Cracking Down On The Homeless
For more years than he cares to remember, John Dumont has called home the doorways and alleyways of downtown San Francisco. For most of that time, the city paid little mind to the 50-year-old former paramedic and his cartful of possessions. That indifference vanished last month when a police officer found him sitting on the sidewalk in front of a Wells Fargo ATM and issued a $76 ticket and a court summons. Then one morning last week, Dumont says, he was awakened by a cop kicking him in the foot and telling him to move on. "It gets worse every day," says Dumont. "If I were sleeping in front of a store, I'd understand it. But now the cops come after you even when the store owner hasn't called them."
Dumont has been getting off easy compared with some of his brethren. Cities across the U.S. are toughening the rules of engagement in the war on homelessness. Thirty-five municipalities, from Tampa, Fla., to Tucson, Ariz., are enacting or enforcing punitive anti-vagrancy ordinances, banning everything from loitering on median strips to getting food handouts in public parks. Fed up with the homeless, who, they say, are increasingly aggressive, violent and bad for business, at least 24 cities now conduct nightly "police sweeps" of their streets. In New York City, Mayor Rudy Giuliani vowed to clamp down after a homeless man seriously injured a woman by slamming her head with a brick. Giuliani ordered that all "able-bodied" homeless people must go to work or risk losing their city-provided shelter and possibly their children to foster care. The decree raised an outcry from civil libertarians and clergy as well as his likely rival for a Senate seat, Hillary Clinton, and TV talk-show host Rosie O'Donnell, who blasted Giuliani for being "out of control."
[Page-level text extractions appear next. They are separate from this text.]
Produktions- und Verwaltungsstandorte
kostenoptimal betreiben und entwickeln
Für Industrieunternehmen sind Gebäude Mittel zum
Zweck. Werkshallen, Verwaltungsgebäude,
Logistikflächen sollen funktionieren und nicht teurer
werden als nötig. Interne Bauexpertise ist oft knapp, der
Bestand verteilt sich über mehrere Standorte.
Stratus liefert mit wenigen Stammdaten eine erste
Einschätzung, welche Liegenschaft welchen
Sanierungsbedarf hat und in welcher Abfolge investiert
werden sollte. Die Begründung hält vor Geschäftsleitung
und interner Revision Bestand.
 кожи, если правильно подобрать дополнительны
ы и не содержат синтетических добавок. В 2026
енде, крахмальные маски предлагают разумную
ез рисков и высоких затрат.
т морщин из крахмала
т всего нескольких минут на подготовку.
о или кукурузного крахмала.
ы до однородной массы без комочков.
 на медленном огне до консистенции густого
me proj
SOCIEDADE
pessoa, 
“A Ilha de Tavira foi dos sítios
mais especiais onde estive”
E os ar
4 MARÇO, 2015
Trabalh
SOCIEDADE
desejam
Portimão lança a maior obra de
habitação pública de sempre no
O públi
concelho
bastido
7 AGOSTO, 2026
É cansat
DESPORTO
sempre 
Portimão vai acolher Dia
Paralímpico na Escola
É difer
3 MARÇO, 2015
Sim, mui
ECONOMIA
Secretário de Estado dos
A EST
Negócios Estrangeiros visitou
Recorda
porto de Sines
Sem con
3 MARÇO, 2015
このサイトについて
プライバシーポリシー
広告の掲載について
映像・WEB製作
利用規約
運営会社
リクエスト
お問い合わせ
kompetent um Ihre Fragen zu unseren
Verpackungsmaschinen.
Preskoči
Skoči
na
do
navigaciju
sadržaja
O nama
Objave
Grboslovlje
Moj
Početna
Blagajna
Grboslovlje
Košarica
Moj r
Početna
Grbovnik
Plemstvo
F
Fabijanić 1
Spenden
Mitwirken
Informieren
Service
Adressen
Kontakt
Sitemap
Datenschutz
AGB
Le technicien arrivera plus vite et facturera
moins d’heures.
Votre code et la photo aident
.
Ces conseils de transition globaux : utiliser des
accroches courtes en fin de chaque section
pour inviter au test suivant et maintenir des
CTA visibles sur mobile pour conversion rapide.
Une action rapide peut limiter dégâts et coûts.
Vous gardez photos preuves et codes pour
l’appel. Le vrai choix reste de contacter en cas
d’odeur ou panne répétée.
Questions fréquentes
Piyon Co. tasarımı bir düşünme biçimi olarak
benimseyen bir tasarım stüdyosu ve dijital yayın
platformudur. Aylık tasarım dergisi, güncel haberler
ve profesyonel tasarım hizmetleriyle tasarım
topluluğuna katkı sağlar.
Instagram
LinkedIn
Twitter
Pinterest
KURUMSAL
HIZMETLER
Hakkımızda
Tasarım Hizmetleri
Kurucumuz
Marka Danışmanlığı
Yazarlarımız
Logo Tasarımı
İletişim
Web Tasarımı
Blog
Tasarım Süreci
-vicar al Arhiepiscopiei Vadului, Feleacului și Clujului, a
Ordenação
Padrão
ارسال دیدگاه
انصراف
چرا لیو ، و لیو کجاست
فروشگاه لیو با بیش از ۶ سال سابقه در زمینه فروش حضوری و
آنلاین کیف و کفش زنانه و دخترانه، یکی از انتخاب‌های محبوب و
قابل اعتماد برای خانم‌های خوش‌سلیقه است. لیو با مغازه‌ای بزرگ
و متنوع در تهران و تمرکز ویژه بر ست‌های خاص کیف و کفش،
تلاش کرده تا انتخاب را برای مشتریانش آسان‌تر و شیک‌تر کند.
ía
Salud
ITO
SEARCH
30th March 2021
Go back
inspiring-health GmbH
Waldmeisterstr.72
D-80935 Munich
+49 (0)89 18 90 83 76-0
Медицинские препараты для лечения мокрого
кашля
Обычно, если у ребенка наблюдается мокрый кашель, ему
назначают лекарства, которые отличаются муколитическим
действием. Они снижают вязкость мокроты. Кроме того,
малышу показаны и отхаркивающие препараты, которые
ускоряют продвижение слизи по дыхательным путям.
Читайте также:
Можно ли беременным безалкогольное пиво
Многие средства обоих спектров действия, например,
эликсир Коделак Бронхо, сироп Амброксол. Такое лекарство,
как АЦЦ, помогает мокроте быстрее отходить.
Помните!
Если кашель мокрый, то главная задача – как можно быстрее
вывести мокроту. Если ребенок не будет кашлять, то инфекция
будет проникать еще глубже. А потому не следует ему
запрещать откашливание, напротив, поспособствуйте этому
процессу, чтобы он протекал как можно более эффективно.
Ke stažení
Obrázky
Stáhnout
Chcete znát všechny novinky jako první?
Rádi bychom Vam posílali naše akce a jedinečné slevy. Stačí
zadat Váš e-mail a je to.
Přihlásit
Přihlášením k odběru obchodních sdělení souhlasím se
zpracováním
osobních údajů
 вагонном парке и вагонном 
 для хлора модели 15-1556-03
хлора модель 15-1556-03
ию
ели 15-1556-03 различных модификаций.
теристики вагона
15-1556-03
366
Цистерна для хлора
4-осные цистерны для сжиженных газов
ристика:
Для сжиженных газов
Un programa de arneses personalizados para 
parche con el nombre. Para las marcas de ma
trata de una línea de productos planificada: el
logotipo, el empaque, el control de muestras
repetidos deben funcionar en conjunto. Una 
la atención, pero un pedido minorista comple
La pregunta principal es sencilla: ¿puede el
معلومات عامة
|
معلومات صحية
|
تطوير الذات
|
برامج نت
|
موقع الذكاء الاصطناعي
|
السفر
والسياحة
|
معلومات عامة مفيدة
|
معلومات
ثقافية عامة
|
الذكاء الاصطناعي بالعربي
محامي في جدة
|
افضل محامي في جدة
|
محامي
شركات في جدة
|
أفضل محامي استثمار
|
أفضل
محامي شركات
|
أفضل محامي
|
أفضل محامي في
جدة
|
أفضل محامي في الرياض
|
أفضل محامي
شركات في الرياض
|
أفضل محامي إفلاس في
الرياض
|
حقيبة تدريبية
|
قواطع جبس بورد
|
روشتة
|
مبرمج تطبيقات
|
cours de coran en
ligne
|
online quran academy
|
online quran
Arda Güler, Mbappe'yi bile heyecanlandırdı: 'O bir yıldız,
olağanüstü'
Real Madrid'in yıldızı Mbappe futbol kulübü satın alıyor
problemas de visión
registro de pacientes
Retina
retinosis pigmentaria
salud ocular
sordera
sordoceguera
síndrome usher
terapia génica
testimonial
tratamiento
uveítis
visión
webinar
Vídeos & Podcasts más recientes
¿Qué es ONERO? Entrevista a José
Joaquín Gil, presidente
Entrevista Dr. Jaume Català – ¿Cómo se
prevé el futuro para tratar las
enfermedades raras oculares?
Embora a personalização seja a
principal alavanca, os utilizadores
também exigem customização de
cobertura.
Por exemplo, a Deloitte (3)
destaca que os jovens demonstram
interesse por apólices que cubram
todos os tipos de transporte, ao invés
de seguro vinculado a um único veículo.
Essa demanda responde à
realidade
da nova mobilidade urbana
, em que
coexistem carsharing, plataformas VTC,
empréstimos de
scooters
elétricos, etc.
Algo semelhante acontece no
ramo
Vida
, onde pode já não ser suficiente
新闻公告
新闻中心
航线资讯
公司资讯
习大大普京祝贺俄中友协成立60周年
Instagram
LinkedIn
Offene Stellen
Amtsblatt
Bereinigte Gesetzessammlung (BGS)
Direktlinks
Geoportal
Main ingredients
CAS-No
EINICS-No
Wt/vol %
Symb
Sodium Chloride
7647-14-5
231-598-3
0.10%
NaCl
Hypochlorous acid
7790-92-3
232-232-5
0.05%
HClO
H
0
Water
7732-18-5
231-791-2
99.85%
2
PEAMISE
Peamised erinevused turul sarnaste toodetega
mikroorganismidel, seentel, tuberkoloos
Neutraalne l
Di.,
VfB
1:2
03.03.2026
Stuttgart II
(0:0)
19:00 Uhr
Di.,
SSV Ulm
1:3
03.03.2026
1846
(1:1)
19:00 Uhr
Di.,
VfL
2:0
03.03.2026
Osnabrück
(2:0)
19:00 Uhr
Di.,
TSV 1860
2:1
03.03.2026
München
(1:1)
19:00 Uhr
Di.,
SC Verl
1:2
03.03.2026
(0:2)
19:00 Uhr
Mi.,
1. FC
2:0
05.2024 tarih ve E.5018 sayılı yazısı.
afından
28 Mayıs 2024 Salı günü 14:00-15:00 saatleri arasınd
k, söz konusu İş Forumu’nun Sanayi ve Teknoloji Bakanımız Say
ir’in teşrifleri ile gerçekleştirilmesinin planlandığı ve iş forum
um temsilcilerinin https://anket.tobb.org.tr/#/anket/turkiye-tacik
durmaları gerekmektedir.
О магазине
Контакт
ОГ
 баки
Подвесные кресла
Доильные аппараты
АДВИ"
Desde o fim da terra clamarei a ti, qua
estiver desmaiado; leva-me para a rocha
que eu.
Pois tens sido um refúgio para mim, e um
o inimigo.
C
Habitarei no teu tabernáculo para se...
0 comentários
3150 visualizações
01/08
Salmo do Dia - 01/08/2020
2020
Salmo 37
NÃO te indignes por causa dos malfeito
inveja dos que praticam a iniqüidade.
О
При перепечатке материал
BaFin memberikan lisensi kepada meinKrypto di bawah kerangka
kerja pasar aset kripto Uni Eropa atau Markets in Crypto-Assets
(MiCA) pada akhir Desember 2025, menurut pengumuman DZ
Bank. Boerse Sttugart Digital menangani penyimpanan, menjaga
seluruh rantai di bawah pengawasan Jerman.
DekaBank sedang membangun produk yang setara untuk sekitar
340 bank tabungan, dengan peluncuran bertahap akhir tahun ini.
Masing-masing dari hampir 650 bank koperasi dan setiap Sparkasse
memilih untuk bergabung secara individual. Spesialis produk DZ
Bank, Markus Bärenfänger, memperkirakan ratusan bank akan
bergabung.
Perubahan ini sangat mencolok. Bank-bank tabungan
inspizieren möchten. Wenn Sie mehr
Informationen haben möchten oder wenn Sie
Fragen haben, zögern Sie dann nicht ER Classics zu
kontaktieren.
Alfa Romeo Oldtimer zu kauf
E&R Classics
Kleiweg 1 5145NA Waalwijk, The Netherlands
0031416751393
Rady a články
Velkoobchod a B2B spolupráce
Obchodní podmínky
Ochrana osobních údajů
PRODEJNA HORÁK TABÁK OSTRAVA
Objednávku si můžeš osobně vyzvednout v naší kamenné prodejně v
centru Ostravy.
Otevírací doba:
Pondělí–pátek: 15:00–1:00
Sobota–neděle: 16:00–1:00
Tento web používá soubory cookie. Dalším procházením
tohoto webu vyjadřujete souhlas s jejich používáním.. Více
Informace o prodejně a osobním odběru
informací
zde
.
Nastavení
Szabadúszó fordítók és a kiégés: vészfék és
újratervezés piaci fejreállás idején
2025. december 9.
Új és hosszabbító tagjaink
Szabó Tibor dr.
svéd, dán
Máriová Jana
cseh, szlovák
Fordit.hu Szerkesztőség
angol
This tough-love approach to the homeless is a relatively recent phenomenon. Back in the 1980s, when Americans rated the issue an urgent priority, Congress passed a landmark law to give homeless people a variety of housing, health-care and job programs. In 1986 an outpouring of almost 6 million people locked hands to form a 4,152-mile human chain, Hands Across America, to raise some $15 million for the cause. Popular concern about the homeless eased in recent years as the economy boomed, but the stubborn visibility of the problem--coupled with high-profile incidents like the warehouse blaze in Worcester, Mass., in which a homeless couple allegedly set a fire by accident that killed six fire fighters--has once again put the issue in the headlines.
While measuring the size of the homeless population is an imprecise business, most evidence indicates the numbers are swelling. The demand for emergency shelter has grown every year since 1985 and leaped 11% in 1998, according to a study published last year by the U.S. Conference of Mayors. In New York City the number of homeless has grown more than 9% this year. Experts suspect the frothy economy is partly to blame. It has in many cases driven housing rentals beyond the reach of minimum-wage workers.